2.1.2. Concession de licences obligatoires et autres
limites 2.1.2.1. Les licences obligatoires
Il existe plusieurs sortes de licences forcées,
certaines remontent à une époque relativement lointaine et
d'autres plus récentes ; le premier type est celui de la licence
obligatoire pour défaut d'exploitation et un second type est
constitué par la licence d'office dans l'intérêt de la
santé publique. Celle qui nous intéresse ici, c'est le second
type de licence.
2.1.2.1.1. Les licences d'office dans
l'intérêt de la santé publique
Comme le prévoient la plupart des
réglementations nationales et l'accord ADIPIC précédemment
évoqué, une licence obligatoire peut être accordée
lorsque la protection par un brevet est contraire au bien commun.

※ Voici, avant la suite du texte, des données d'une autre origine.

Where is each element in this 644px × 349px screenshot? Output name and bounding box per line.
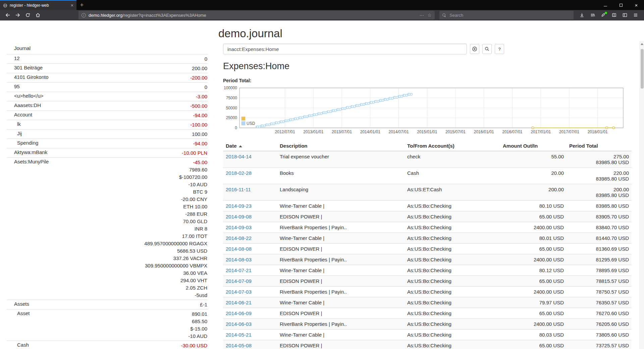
search-submit-button[interactable] [482,44,492,54]
sidebar-icon [622,12,628,18]
sidebar-account-link[interactable]: Jij [17,131,22,136]
register-account-link[interactable]: As:US:Bo:Checking [405,330,500,340]
url-bar[interactable]: i demo.hledger.org/register?q=inacct%3AE… [78,11,435,19]
sidebar-account-link[interactable]: Assets [14,301,29,307]
register-date-link[interactable]: 2014-06-03 [226,321,252,327]
register-description: RiverBank Properties | Payin.. [277,287,405,297]
register-date-link[interactable]: 2014-09-03 [226,225,252,230]
register-account-link[interactable]: check [405,151,500,168]
register-account-link[interactable]: As:US:Bo:Checking [405,201,500,211]
library-button[interactable] [588,11,598,19]
sidebar-account-link[interactable]: Aktywa:mBank [14,149,47,155]
url-text[interactable]: demo.hledger.org/register?q=inacct%3AExp… [89,13,417,18]
register-account-link[interactable]: As:US:Bo:Checking [405,222,500,233]
window-maximize-button[interactable] [613,0,629,10]
svg-text:2015/01/01: 2015/01/01 [417,130,437,134]
register-date-link[interactable]: 2016-11-11 [226,187,251,192]
register-account-link[interactable]: As:US:Bo:Checking [405,244,500,254]
register-date-link[interactable]: 2014-08-08 [226,246,252,252]
sidebar-account-link[interactable]: Spending [17,140,38,146]
register-date-link[interactable]: 2014-07-21 [226,267,252,273]
register-amount: 65.00 USD [500,276,567,287]
register-account-link[interactable]: As:US:Bo:Checking [405,265,500,276]
register-account-link[interactable]: As:US:Bo:Checking [405,211,500,222]
register-date-link[interactable]: 2014-07-09 [226,278,252,284]
page-actions-icon[interactable]: ⋯ [419,12,424,18]
sidebar-account-link[interactable]: Account [14,112,32,117]
sidebar-account-link[interactable]: 95 [14,84,20,89]
home-button[interactable] [33,11,43,19]
browser-search-input[interactable] [449,12,571,18]
query-input[interactable] [223,44,467,54]
column-date[interactable]: Date [223,141,277,151]
sidebar-account-row: Spending-94.00 [7,139,208,148]
register-account-link[interactable]: Cash [405,168,500,184]
window-minimize-button[interactable] [598,0,613,10]
sidebar-account-link[interactable]: Asset [17,310,30,316]
register-date-link[interactable]: 2014-09-23 [226,203,252,209]
reload-button[interactable] [23,11,33,19]
sidebar-account-link[interactable]: Aaasets:DH [14,102,41,108]
reader-button[interactable] [609,11,619,19]
sidebar-account-link[interactable]: Cash [17,342,29,348]
register-date-link[interactable]: 2018-02-28 [226,170,252,176]
register-account-link[interactable]: As:US:Bo:Checking [405,319,500,330]
sidebar-account-row: Cash-30.00 USD-117.00 [7,341,208,349]
register-date-link[interactable]: 2014-07-03 [226,289,252,295]
register-date-link[interactable]: 2018-04-14 [226,154,252,159]
back-button[interactable] [3,11,13,19]
scrollbar-thumb[interactable] [641,49,644,89]
register-date-link[interactable]: 2014-06-09 [226,310,252,316]
register-account-link[interactable]: As:US:Bo:Checking [405,276,500,287]
menu-button[interactable] [631,11,641,19]
sidebar-account-row: 120 [7,54,208,64]
extension-button[interactable] [598,11,608,19]
sidebars-button[interactable] [620,11,630,19]
scroll-up-arrow[interactable] [641,43,643,45]
sort-asc-icon [239,145,242,147]
browser-search-bar[interactable] [439,11,574,19]
sidebar-account-link[interactable]: 12 [14,55,20,61]
register-account-link[interactable]: As:US:Bo:Checking [405,340,500,349]
tab-close-icon[interactable]: × [71,3,73,8]
register-date-link[interactable]: 2014-08-03 [226,257,252,262]
search-icon [442,13,446,17]
register-header-row: Date Description To/From Account(s) Amou… [223,141,632,151]
sidebar-account-link[interactable]: 4101 Girokonto [14,74,49,80]
register-account-link[interactable]: As:US:Bo:Checking [405,233,500,244]
site-info-icon[interactable]: i [82,13,86,17]
register-period-total: 83905.70 USD [567,211,632,222]
register-account-link[interactable]: As:US:Bo:Checking [405,254,500,265]
clear-query-button[interactable] [470,44,479,54]
sidebar-account-link[interactable]: Asets:MunyPile [14,159,49,164]
page-scrollbar[interactable] [640,41,644,349]
register-account-link[interactable]: As:US:Bo:Checking [405,297,500,308]
forward-button[interactable] [13,11,23,19]
register-date-link[interactable]: 2014-06-21 [226,300,252,305]
register-date-link[interactable]: 2014-09-08 [226,214,252,219]
sidebar-account-link[interactable]: <u>hello</u> [14,93,44,99]
account-balance: -200.00 [88,74,207,82]
column-amount[interactable]: Amount Out/In [500,141,567,151]
register-account-link[interactable]: As:US:Bo:Checking [405,308,500,319]
register-description: Wine-Tarner Cable | [277,297,405,308]
column-account[interactable]: To/From Account(s) [405,141,500,151]
register-date-link[interactable]: 2014-05-21 [226,332,252,338]
sidebar-journal-link[interactable]: Journal [14,45,31,51]
downloads-button[interactable] [577,11,587,19]
sidebar-account-link[interactable]: lk [17,121,21,127]
column-period-total[interactable]: Period Total [567,141,632,151]
register-date-link[interactable]: 2014-08-22 [226,235,252,241]
period-total-line: 76350.57 USD [569,300,629,305]
register-account-link[interactable]: As:US:Bo:Checking [405,287,500,297]
browser-tab[interactable]: register - hledger-web × [0,0,76,10]
register-date-link[interactable]: 2014-05-08 [226,343,252,348]
sidebar-account-link[interactable]: 301 Beiträge [14,65,43,70]
bookmark-star-icon[interactable]: ☆ [427,12,432,18]
register-amount: 2400.00 USD [500,254,567,265]
column-description[interactable]: Description [277,141,405,151]
window-close-button[interactable]: × [629,0,644,10]
new-tab-button[interactable]: + [76,0,87,10]
register-account-link[interactable]: As:US:ET:Cash [405,184,500,201]
help-button[interactable]: ? [495,44,504,54]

Il y a délivrance de licence obligatoire lorsque les
pouvoirs publics autorisent un tiers à fabriquer le produit
breveté ou à utiliser le procédé breveté
sans le consentement du titulaire du brevet. Si la formule peut s'appliquer aux
brevets dans n'importe quel autre domaine, il faut noter que dans le
débat public actuel, ce sont habituellement les produits pharmaceutiques
qui sont visés. Cette autorisation des licences obligatoires s'inscrit
dans le cadre de la tentative de trouver un équilibre entre le souci de
promouvoir l'accès aux médicaments existants et la promotion de
la recherche et du développement de nouveaux médicaments.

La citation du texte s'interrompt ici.